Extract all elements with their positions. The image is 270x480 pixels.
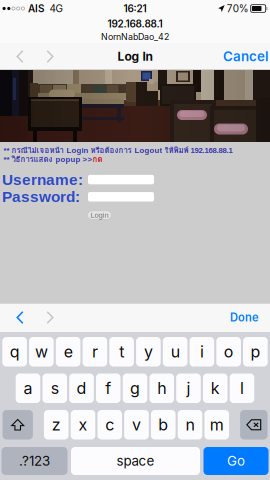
staticText: y xyxy=(144,342,153,362)
button[interactable]: k xyxy=(203,374,228,403)
button[interactable]: j xyxy=(176,374,201,403)
button[interactable]: a xyxy=(16,374,40,403)
staticText: t xyxy=(119,342,124,362)
staticText: e xyxy=(64,342,73,362)
button[interactable]: p xyxy=(243,337,268,366)
button[interactable]: o xyxy=(216,337,241,366)
button[interactable]: h xyxy=(150,374,174,403)
button[interactable]: Next field xyxy=(35,303,65,332)
staticText: h xyxy=(157,379,166,398)
button[interactable]: s xyxy=(42,374,67,403)
button[interactable]: y xyxy=(136,337,161,366)
button[interactable]: e xyxy=(56,337,80,366)
staticText: i xyxy=(200,342,204,362)
staticText: u xyxy=(171,342,180,362)
staticText: q xyxy=(10,342,20,362)
button[interactable]: u xyxy=(163,337,187,366)
staticText: ** กรณีไม่เจอหน้า Login หรือต้องการ Logo… xyxy=(4,144,232,156)
staticText: d xyxy=(76,379,86,398)
button[interactable]: Delete xyxy=(240,410,268,440)
button[interactable]: z xyxy=(44,410,69,440)
staticText: f xyxy=(105,379,111,398)
button[interactable]: m xyxy=(204,410,229,440)
staticText: AIS xyxy=(28,2,45,15)
staticText: Login xyxy=(90,211,108,219)
staticText: 4G xyxy=(50,2,62,15)
button[interactable]: Done xyxy=(224,303,265,332)
button[interactable]: f xyxy=(96,374,121,403)
staticText: n xyxy=(186,415,194,434)
button[interactable]: Login xyxy=(88,211,112,219)
staticText: NornNabDao_42 xyxy=(101,32,169,42)
staticText: c xyxy=(105,415,114,434)
button[interactable]: space xyxy=(71,447,200,475)
button[interactable]: b xyxy=(151,410,176,440)
staticText: Username: xyxy=(2,171,83,188)
staticText: v xyxy=(132,415,141,434)
staticText: Log In xyxy=(118,49,152,64)
staticText: p xyxy=(250,342,260,362)
staticText: Password: xyxy=(2,188,80,205)
button[interactable]: x xyxy=(71,410,95,440)
staticText: 70% xyxy=(227,2,249,15)
staticText: l xyxy=(240,379,244,398)
button[interactable]: n xyxy=(178,410,202,440)
button[interactable]: r xyxy=(83,337,107,366)
staticText: o xyxy=(224,342,234,362)
button[interactable]: w xyxy=(29,337,54,366)
button[interactable]: Back xyxy=(5,43,35,70)
staticText: b xyxy=(158,415,168,434)
staticText: a xyxy=(24,379,32,398)
staticText: 192.168.88.1 xyxy=(108,18,162,30)
button[interactable]: g xyxy=(123,374,147,403)
staticText: space xyxy=(116,453,154,469)
button[interactable]: d xyxy=(69,374,94,403)
staticText: ** วิธีการแสดง popup >> xyxy=(4,153,92,166)
staticText: m xyxy=(210,415,224,434)
staticText: r xyxy=(92,342,98,362)
button[interactable]: i xyxy=(190,337,214,366)
staticText: x xyxy=(78,415,88,434)
staticText: s xyxy=(51,379,59,398)
button[interactable]: Cancel xyxy=(217,43,268,70)
button[interactable]: Go xyxy=(204,447,268,475)
staticText: Cancel xyxy=(223,48,268,64)
staticText: g xyxy=(130,379,140,398)
staticText: j xyxy=(186,379,190,398)
staticText: k xyxy=(211,379,220,398)
button[interactable]: v xyxy=(124,410,149,440)
button[interactable]: .?123 xyxy=(2,447,68,475)
button[interactable]: Previous field xyxy=(5,303,35,332)
button[interactable]: Shift xyxy=(2,410,33,440)
staticText: Done xyxy=(230,311,259,324)
button[interactable]: t xyxy=(109,337,134,366)
staticText: z xyxy=(52,415,61,434)
staticText: 16:21 xyxy=(124,2,146,15)
staticText: .?123 xyxy=(19,453,50,469)
staticText: w xyxy=(35,342,48,362)
button[interactable]: c xyxy=(98,410,122,440)
button[interactable]: Forward xyxy=(35,43,65,70)
button[interactable]: l xyxy=(230,374,254,403)
staticText: กด xyxy=(92,153,102,166)
button[interactable]: q xyxy=(2,337,27,366)
staticText: Go xyxy=(227,453,245,469)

===============

ACTION ITEM: Lines above with "space" in them are the ones to copy.

RESULT OF THE TASK:
button[interactable]: space xyxy=(71,447,200,475)
staticText: space xyxy=(116,453,154,469)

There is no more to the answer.